Conflict Resolution Protocol¶

When two or more agents disagree on an approach (architecture, implementation, priority), the framework provides multiple configurable resolution strategies behind a ConflictResolver protocol. New strategies can be added without modifying existing ones. The strategy is configurable per company, per department, or per conflict type.

conflict_resolution:
  strategy: "authority"            # authority, debate, human, hybrid

conflict_resolution:
  strategy: "debate"
  debate:
    judge: "shared_manager"        # shared_manager, ceo, designated_agent

conflict_resolution:
  strategy: "human"

conflict_resolution:
  strategy: "hybrid"
  hybrid:
    review_agent: "conflict_reviewer"  # dedicated agent or role
    escalate_on_ambiguity: true

Meeting Protocol¶

Meetings (Pattern 3 of Communication Patterns) follow configurable protocols that determine how agents interact during structured multi-agent conversations. Different meeting types naturally suit different protocols. All protocols implement a MeetingProtocol protocol, making the system extensible; new protocols can be registered and selected per meeting type. Cost bounds are enforced by duration_tokens in the communication config.

meeting_protocol: "round_robin"
round_robin:
  max_turns_per_agent: 2
  max_total_turns: 16
  leader_summarizes: true

meeting_protocol: "position_papers"
position_papers:
  max_tokens_per_position: 300
  synthesizer: "meeting_leader"    # who synthesizes

meeting_protocol: "structured_phases"
auto_create_tasks: true              # action items become tasks (top-level, applies to any protocol)
structured_phases:
  skip_discussion_if_no_conflicts: true
  max_discussion_tokens: 1000

Meeting Scheduler¶

The MeetingScheduler is a background service that bridges meeting configuration and execution.
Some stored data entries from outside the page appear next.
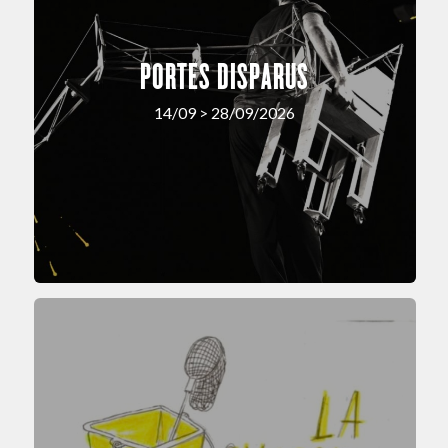
PORTES DISPARUS
14/09 > 28/09/2026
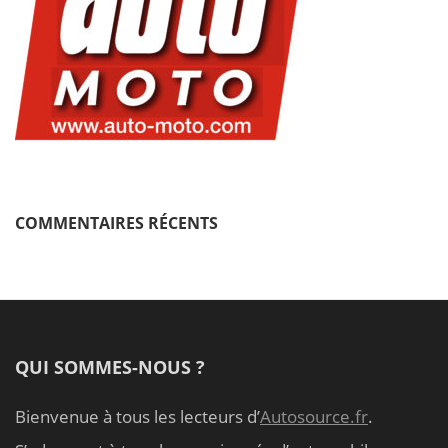
COMMENTAIRES RÉCENTS
QUI SOMMES-NOUS ?
Bienvenue à tous les lecteurs d’
Autosource.fr
.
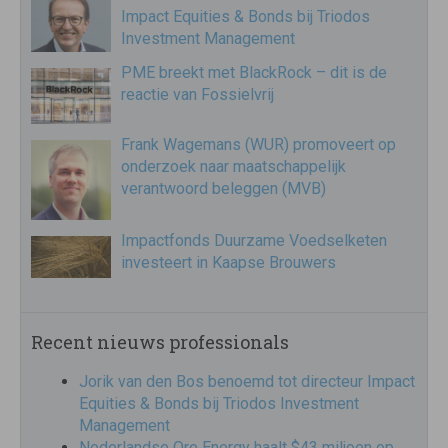
Impact Equities & Bonds bij Triodos
Investment Management
PME breekt met BlackRock – dit is de
reactie van Fossielvrij
Frank Wagemans (WUR) promoveert op
onderzoek naar maatschappelijk
verantwoord beleggen (MVB)
Impactfonds Duurzame Voedselketen
investeert in Kaapse Brouwers
Recent nieuws professionals
Jorik van den Bos benoemd tot directeur Impact
Equities & Bonds bij Triodos Investment
Management
Nederlandse Ore Energy haalt $43 miljoen op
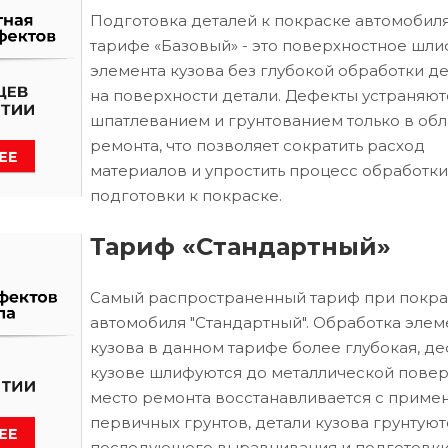
Подготовка деталей к покраске автомобиля
тарифе «Базовый» - это поверхностное шл
элемента кузова без глубокой обработки д
на поверхности детали. Дефекты устраняют
шпатлеванием и грунтованием только в обл
ремонта, что позволяет сократить расход
материалов и упростить процесс обработки
подготовки к покраске.
Тариф «Стандартный»
Самый распространенный тариф при покра
автомобиля "Стандартный". Обработка элем
кузова в данном тарифе более глубокая, д
кузове шлифуются до металлической повер
место ремонта восстанавливается с приме
первичных грунтов, детали кузова грунтуют
последующего выравнивания и подготовки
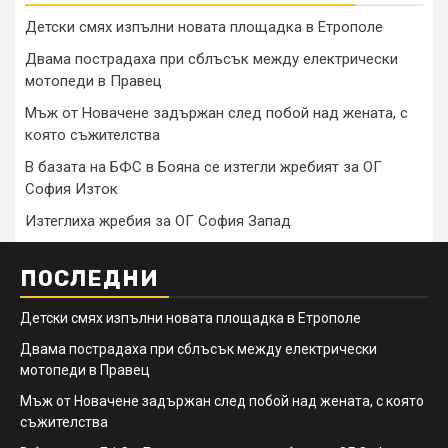
Детски смях изпълни новата площадка в Етрополе
Двама пострадаха при сблъсък между електрически
мотопеди в Правец
Мъж от Новачене задържан след побой над жената, с
която съжителства
В базата на БФС в Бояна се изтегли жребият за ОГ
София Изток
Изтеглиха жребия за ОГ София Запад
ПОСЛЕДНИ
Детски смях изпълни новата площадка в Етрополе
Двама пострадаха при сблъсък между електрически
мотопеди в Правец
Мъж от Новачене задържан след побой над жената, с която
съжителства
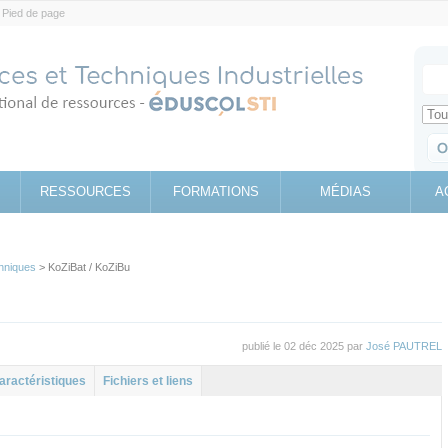
Pied de page
Votr
Sear
Retrouv
RESSOURCES
FORMATIONS
MÉDIAS
A
hniques
> KoZiBat / KoZiBu
publié le 02 déc 2025 par
José PAUTREL
l
let
aractéristiques
Fichiers et liens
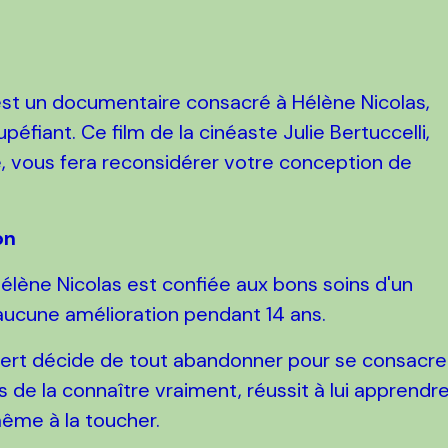
st un documentaire consacré à Hélène Nicolas,
péfiant. Ce film de la cinéaste Julie Bertuccelli,
e, vous fera reconsidérer votre conception de
on
Hélène Nicolas est confiée aux bons soins d'un
 aucune amélioration pendant 14 ans.
fert décide de tout abandonner pour se consacre
mps de la connaître vraiment, réussit à lui apprendr
même à la toucher.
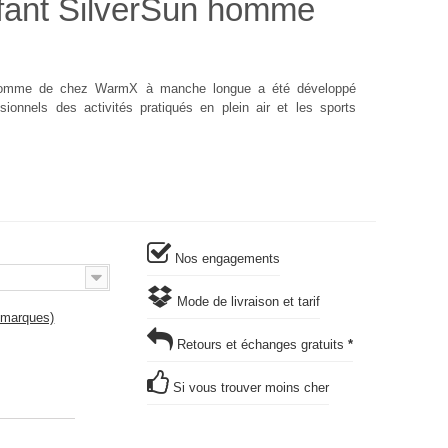
fant SilverSun homme
 homme de chez WarmX à manche longue a été développé
ionnels des activités pratiqués en plein air et les sports
Nos engagements
Mode de livraison et tarif
s marques)
Retours et échanges gratuits
*
Si vous trouver moins cher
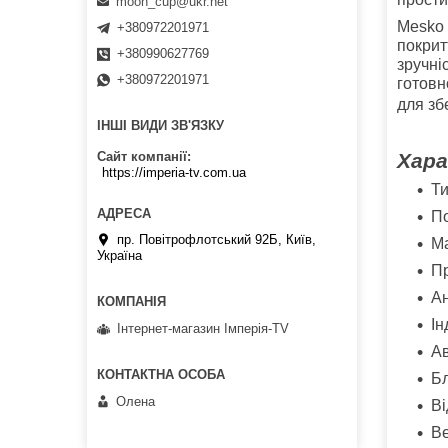
moon_cup@ukr.net
Mesko 
+380972201971
покрит
+380990627769
зручні
+380972201971
готовн
для зб
ІНШІ ВИДИ ЗВ'ЯЗКУ
Хара
Сайт компанії
https://imperia-tv.com.ua
Ти
По
пр. Повітрофлотський 92Б, Київ,
Мa
Україна
Пр
Ан
Ін
Інтернет-магазин Імперія-TV
Ав
Бл
Олена
Ві
Ве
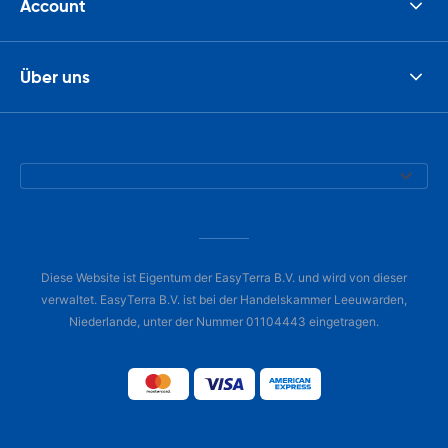
Account
Über uns
Diese Website ist Eigentum der EasyTerra B.V. und wird von dieser
verwaltet. EasyTerra B.V. ist bei der Handelskammer Leeuwarden,
Niederlande, unter der Nummer 01104443 eingetragen.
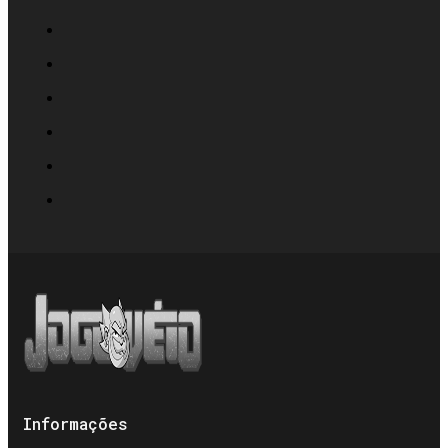
Informações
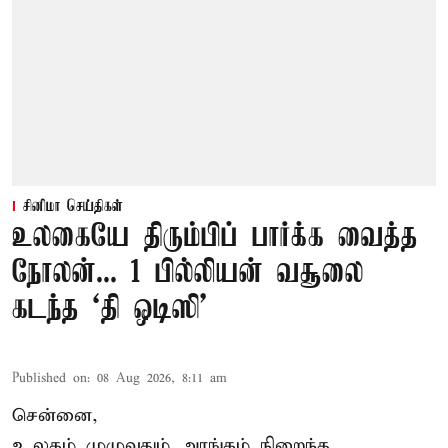
சினிமா செய்திகள்
உலகையே திரும்பிப் பார்க்க வைத்த
நோலன்... 1 பில்லியன் வசூலை
கடந்த ‘தி ஒடிஸி’
Published on
:
08 Aug 2026, 8:11 am
சென்னை,
உலகம் முழுவதும் அரங்கம் நிறைந்த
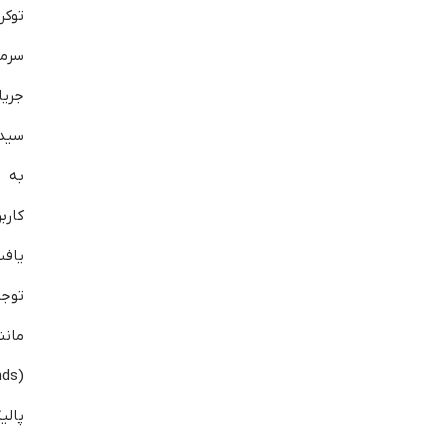
سرما
جریا
سید 
به 
کار
یاف
توجه
مان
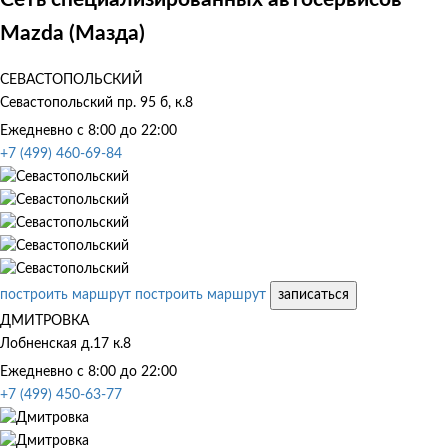
Mazda (Мазда)
СЕВАСТОПОЛЬСКИЙ
Севастопольский пр. 95 б, к.8
Ежедневно с 8:00 до 22:00
+7 (499) 460-69-84
построить маршрут
построить маршрут
записаться
ДМИТРОВКА
Лобненская д.17 к.8
Ежедневно с 8:00 до 22:00
+7 (499) 450-63-77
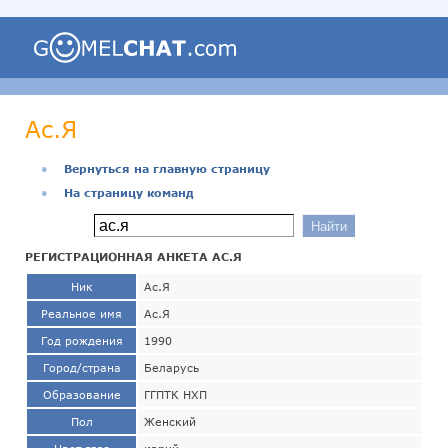
Ас.Я
●
Вернуться на главную страницу
●
На страницу команд
РЕГИСТРАЦИОННАЯ АНКЕТА АС.Я
Ник
Ас.Я
Реальное имя
Ас.Я
Год рождения
1990
Город/страна
Беларусь
Образование
ГГПТК НХП
Пол
Женский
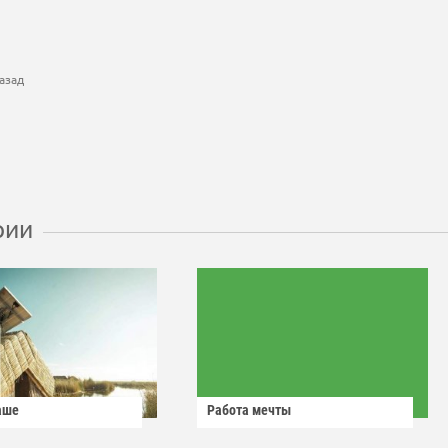
азад
рии
аше
Работа мечты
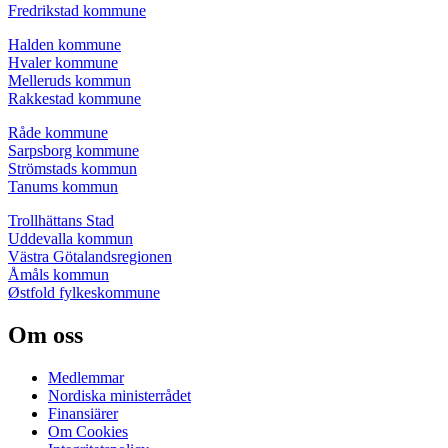
Fredrikstad kommune
Halden kommune
Hvaler kommune
Melleruds kommun
Rakkestad kommune
Råde kommune
Sarpsborg kommune
Strömstads kommun
Tanums kommun
Trollhättans Stad
Uddevalla kommun
Västra Götalandsregionen
Åmåls kommun
Østfold fylkeskommune
Om oss
Medlemmar
Nordiska ministerrådet
Finansiärer
Om Cookies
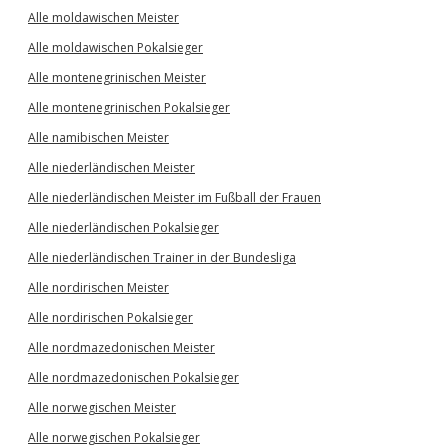
Alle moldawischen Meister
Alle moldawischen Pokalsieger
Alle montenegrinischen Meister
Alle montenegrinischen Pokalsieger
Alle namibischen Meister
Alle niederländischen Meister
Alle niederländischen Meister im Fußball der Frauen
Alle niederländischen Pokalsieger
Alle niederländischen Trainer in der Bundesliga
Alle nordirischen Meister
Alle nordirischen Pokalsieger
Alle nordmazedonischen Meister
Alle nordmazedonischen Pokalsieger
Alle norwegischen Meister
Alle norwegischen Pokalsieger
It reads MeetingsConfig and manages two modes of meeting triggering:

Frequency-Based Scheduling¶

Meetings with a frequency field (e.g. daily, weekly, bi_weekly, per_sprint_day, monthly) are scheduled as periodic asyncio tasks. The MeetingFrequency enum maps each value to a sleep interval in seconds. Periodic tasks survive transient errors; a single execution failure does not kill the background loop.

Event-Triggered Meetings¶

Meetings with a trigger field (e.g. on_pr, deploy_complete) are executed on demand via trigger_event(event_name, context). The scheduler matches all meeting types whose trigger value equals the event name and executes them in parallel using asyncio.TaskGroup.

Participant Resolution¶

The ParticipantResolver protocol resolves participant reference strings from config into concrete agent IDs. The RegistryParticipantResolver implementation uses the AgentRegistryService with a five-step cascade:

1. Context lookup: if the event context dict has a matching key, use its value.
2. Special "all": resolves to all active agents.
3. Department lookup: resolves to all agents in the named department.
4. Agent name lookup: resolves to the agent with that name.
5. Pass-through: assumes the entry is a literal agent ID.

Results are deduplicated while preserving insertion order. The first resolved participant is designated as the meeting leader.

When no AgentRegistryService is available (e.g. during auto-wiring without an explicit registry), the PassthroughParticipantResolver is used as a fallback. It supports only context lookup and literal pass-through (steps 1 and 5 above), skipping the registry-dependent steps (2--4).

Meeting API Response Enrichment¶

The meeting REST API enriches every MeetingRecord response with computed analytics fields. Per-participant metrics are derived from MeetingMinutes.contributions:

• token_usage_by_participant (dict[str, int]): total tokens (input + output) consumed per agent. Empty when no minutes are available.
• contribution_rank (tuple[str, ...]): agent IDs sorted by total token usage descending. Empty when no minutes are available.

Duration is computed from the meeting timestamps, not from contributions:

• meeting_duration_seconds (float | null, >= 0.0): duration computed from ended_at - started_at, clamped to 0.0 when negative. null when no minutes are available.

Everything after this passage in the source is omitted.